Defense department
The Department of Defense was on 1 January 1921, the then Lieutenant Colonel Friedrich Gempp from remnants of the former b Division III as military - intelligence service of the Reichswehr and individual intelligence officers from the Group Command formed after after the proclamation of the Republic in November 1918 and formation of the Weimar Republic no longer existed an official military secret service of the Army in Germany .
The "Abwehr" was integrated into the troop office TA of the Reichswehr Ministry, the disguised General Staff of the Reichswehr, under the camouflage name of the Army Statistics Department T 3. This department included the areas of "Foreign Armies", press work, the organizational area for the military attachés and the area "Defense". Between 1927 and 1928 the "Abwehr" was restructured and the naval intelligence service, which had been operating separately until then, was incorporated into it. Due to clear violations of the law by individual leaders within the Reichswehr, from April 1, 1928, the area of the military intelligence service was directly subordinate to the Reichswehr Minister Wilhelm Groener (1867-1939).

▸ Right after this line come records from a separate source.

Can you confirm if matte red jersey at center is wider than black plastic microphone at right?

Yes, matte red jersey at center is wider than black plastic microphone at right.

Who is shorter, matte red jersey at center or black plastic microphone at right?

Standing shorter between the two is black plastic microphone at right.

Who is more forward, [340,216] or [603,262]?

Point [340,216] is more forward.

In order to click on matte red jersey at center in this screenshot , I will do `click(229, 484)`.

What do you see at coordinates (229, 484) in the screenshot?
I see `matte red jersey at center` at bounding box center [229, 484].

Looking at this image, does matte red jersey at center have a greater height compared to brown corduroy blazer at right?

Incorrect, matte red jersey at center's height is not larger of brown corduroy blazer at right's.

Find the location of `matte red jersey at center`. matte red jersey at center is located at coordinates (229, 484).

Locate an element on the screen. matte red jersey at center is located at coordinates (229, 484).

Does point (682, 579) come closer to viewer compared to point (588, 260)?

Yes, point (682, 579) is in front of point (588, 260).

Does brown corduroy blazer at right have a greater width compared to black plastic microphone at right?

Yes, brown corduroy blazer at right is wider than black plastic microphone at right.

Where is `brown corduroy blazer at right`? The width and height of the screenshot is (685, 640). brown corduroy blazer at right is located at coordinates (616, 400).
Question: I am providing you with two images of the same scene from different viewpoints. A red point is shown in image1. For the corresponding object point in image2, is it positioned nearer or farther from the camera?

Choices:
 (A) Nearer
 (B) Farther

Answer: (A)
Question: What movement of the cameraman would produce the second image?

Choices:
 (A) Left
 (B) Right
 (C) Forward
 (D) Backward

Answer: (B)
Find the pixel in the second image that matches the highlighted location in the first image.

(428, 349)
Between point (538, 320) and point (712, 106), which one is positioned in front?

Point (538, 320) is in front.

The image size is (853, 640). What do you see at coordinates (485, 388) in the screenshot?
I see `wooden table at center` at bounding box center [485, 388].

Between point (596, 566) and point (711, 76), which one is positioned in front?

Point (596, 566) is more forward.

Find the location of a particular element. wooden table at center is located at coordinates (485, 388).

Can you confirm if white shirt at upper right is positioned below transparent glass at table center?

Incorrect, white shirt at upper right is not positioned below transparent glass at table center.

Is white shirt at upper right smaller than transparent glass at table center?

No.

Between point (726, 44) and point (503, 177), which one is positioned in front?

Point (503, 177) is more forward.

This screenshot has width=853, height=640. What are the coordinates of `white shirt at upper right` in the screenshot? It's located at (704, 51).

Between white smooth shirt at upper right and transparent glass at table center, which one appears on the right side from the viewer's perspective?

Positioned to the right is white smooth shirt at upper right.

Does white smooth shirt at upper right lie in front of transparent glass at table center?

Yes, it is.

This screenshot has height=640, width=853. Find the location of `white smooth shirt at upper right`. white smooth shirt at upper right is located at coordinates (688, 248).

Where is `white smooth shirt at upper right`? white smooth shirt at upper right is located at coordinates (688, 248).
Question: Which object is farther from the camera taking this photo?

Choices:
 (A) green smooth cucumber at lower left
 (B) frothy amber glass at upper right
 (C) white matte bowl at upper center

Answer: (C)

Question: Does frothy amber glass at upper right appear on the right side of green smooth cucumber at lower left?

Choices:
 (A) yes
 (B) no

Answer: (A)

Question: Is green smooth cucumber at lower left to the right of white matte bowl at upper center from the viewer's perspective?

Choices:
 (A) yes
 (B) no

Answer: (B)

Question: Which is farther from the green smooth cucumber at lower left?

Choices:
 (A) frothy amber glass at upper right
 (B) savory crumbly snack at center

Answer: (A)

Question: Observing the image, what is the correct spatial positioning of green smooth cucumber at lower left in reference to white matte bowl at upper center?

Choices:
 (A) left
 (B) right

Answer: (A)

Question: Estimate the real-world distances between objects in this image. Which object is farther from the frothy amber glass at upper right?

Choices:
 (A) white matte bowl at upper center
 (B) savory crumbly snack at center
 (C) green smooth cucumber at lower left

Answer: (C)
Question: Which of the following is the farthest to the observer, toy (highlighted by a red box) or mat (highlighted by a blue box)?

From this point on, the "Abwehr" was briefly in the military area solely responsible for intelligence gathering information, questions of internal secrecy, counter-espionage and international espionage . But as early as 1931 there was a separation of news gathering from news evaluation. In the course of this, the naval intelligence service was separated again as an independent unit. It was not until 1938, with the establishment of the Foreign / Defense Ministry of War , that the two military intelligence services were brought together again.
Head of Defense Department
- Lieutenant Colonel Friedrich Gempp (1921–1927)
- Lieutenant Colonel Günther Schwantes (1927–1930)
- Colonel Ferdinand von Bredow (1930 to mid-1932)
- Sea captain Conrad Patzig (mid-1932 to late 1934)
- Rear Admiral Wilhelm Canaris (January 1935–1938), then until 1944 head of the Defense Office and the Foreign Office / Defense
literature
- Helmut Roewer , Stefan Schäfer, Matthias Uhl : Lexicon of the secret services in the 20th century . Herbig-Verlag, Munich 2003, ISBN 3-7766-2317-9 .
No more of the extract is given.